Hi,
I have downloaded the phi-2 model to local disk, and I tried to run NanoLLM chat using the local model path as following:
python3 -m nano_llm.chat --api mlc \
--model /root/phi-2/ \
--quantization q4f16_ft
I got the following error:
/usr/local/lib/python3.10/dist-packages/transformers/utils/hub.py:127: FutureWarning: Using `TRANSFORMERS_CACHE` is deprecated and will be removed in v5 of Transformers. Use `HF_HOME` instead.
warnings.warn(
Traceback (most recent call last):
File "/usr/lib/python3.10/runpy.py", line 187, in _run_module_as_main
mod_name, mod_spec, code = _get_module_details(mod_name, _Error)

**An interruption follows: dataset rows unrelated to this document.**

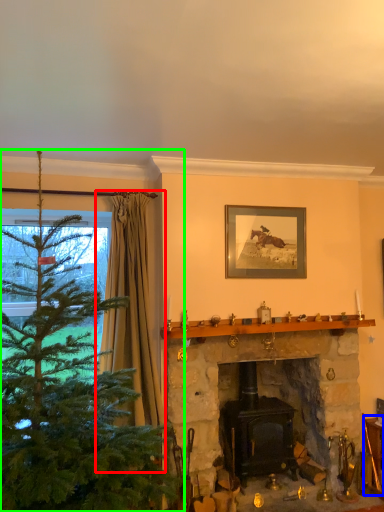 Question: Which object is positioned closest to curtain (highlighted by a red box)? Select from furniture (highlighted by a blue box) and christmas tree (highlighted by a green box).

Choices:
 (A) furniture
 (B) christmas tree

Answer: (B) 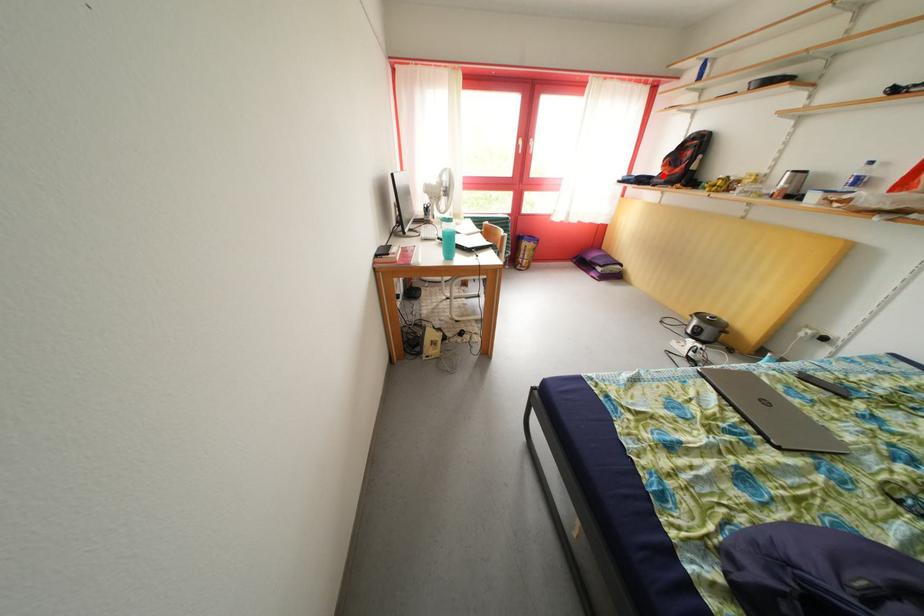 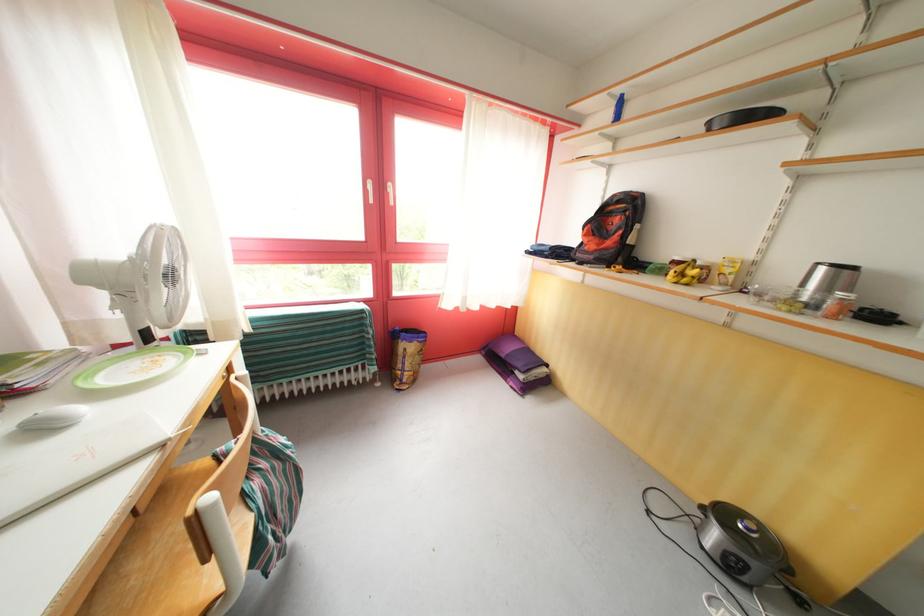 Question: I am providing you with two images of the same scene from different viewpoints. A red point is marked on the first image. At the location where the point appears in image 1, is it still visible in image 2?

Choices:
 (A) Yes
 (B) No

Answer: (A) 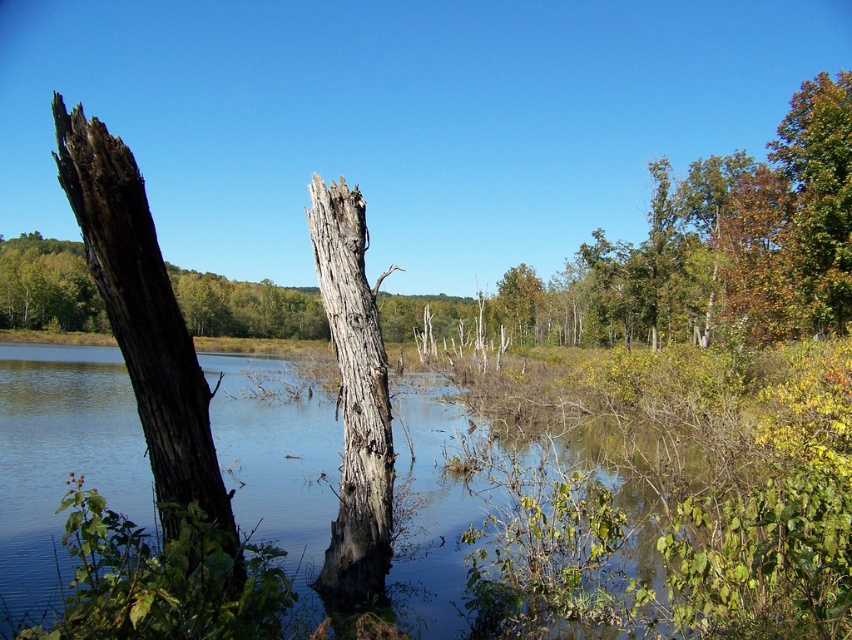 Can you confirm if clear water at center is positioned to the right of dark brown rough bark tree trunk at left?

In fact, clear water at center is to the left of dark brown rough bark tree trunk at left.

Find the location of `clear water at center`. clear water at center is located at coordinates (566, 541).

Is dark brown rough bark tree trunk at left below gray rough bark tree trunk at center?

Indeed, dark brown rough bark tree trunk at left is positioned under gray rough bark tree trunk at center.

Between dark brown rough bark tree trunk at left and gray rough bark tree trunk at center, which one appears on the left side from the viewer's perspective?

From the viewer's perspective, dark brown rough bark tree trunk at left appears more on the left side.

Describe the element at coordinates (144, 323) in the screenshot. The image size is (852, 640). I see `dark brown rough bark tree trunk at left` at that location.

Find the location of `dark brown rough bark tree trunk at left`. dark brown rough bark tree trunk at left is located at coordinates (144, 323).

Can you confirm if clear water at center is shorter than gray rough bark tree trunk at center?

Correct, clear water at center is not as tall as gray rough bark tree trunk at center.

Does clear water at center appear on the right side of gray rough bark tree trunk at center?

In fact, clear water at center is to the left of gray rough bark tree trunk at center.

Where is `clear water at center`? clear water at center is located at coordinates (566, 541).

File "/usr/lib/python3.10/runpy.py", line 110, in _get_module_details
__import__(pkg_name)
File "/opt/NanoLLM/nano_llm/__init__.py", line 2, in <module>
from .nano_llm import NanoLLM
File "/opt/NanoLLM/nano_llm/nano_llm.py", line 14, in <module>
from .vision import CLIPVisionModel, MMProjector
File "/opt/NanoLLM/nano_llm/vision/__init__.py", line 3, in <module>
from .clip import CLIPVisionModel
File "/opt/NanoLLM/nano_llm/vision/clip.py", line 2, in <module>
from clip_trt import CLIPVisionModel
File "/opt/clip_trt/clip_trt/__init__.py", line 2, in <module>
from .text import CLIPTextModel
File "/opt/clip_trt/clip_trt/text.py", line 10, in <module>
import torch2trt
File "/usr/local/lib/python3.10/dist-packages/torch2trt/__init__.py", line 1, in <module>
from .torch2trt import *
File "/usr/local/lib/python3.10/dist-packages/torch2trt/torch2trt.py", line 2, in <module>
import tensorrt as trt
File "/usr/lib/python3.10/dist-packages/tensorrt/__init__.py", line 67, in <module>
from .tensorrt import *
ImportError: /usr/lib/aarch64-linux-gnu/nvidia/libnvdla_compiler.so: file too short
So how do I use the local path when running nanollm? Thx!